── Data records

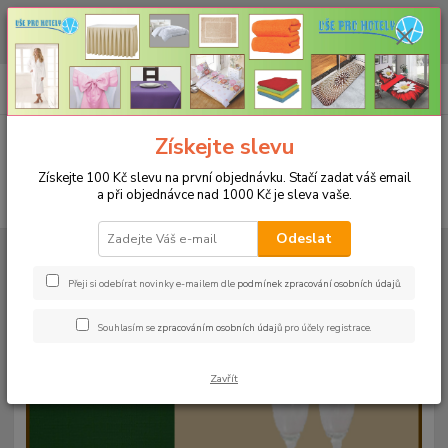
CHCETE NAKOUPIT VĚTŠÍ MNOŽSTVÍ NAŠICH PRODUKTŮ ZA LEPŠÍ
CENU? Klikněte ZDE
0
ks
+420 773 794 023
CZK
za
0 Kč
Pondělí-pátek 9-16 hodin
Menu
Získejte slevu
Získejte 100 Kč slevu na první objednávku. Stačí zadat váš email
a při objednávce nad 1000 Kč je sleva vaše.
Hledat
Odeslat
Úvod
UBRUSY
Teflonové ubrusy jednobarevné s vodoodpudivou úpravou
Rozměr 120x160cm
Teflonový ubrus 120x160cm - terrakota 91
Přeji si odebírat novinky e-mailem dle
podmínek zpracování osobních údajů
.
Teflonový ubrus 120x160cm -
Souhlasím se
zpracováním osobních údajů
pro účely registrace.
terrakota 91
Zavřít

────

Problem requirements:
Retype the whole of the data verbatim. Skip every picture.

Task solution:
CHCETE NAKOUPIT VĚTŠÍ MNOŽSTVÍ NAŠICH PRODUKTŮ ZA LEPŠÍ
CENU? Klikněte ZDE
0
ks
+420 773 794 023
CZK
za
0 Kč
Pondělí-pátek 9-16 hodin
Menu
Získejte slevu
Získejte 100 Kč slevu na první objednávku. Stačí zadat váš email
a při objednávce nad 1000 Kč je sleva vaše.
Hledat
Odeslat
Úvod
UBRUSY
Teflonové ubrusy jednobarevné s vodoodpudivou úpravou
Rozměr 120x160cm
Teflonový ubrus 120x160cm - terrakota 91
Přeji si odebírat novinky e-mailem dle
podmínek zpracování osobních údajů
.
Teflonový ubrus 120x160cm -
Souhlasím se
zpracováním osobních údajů
pro účely registrace.
terrakota 91
Zavřít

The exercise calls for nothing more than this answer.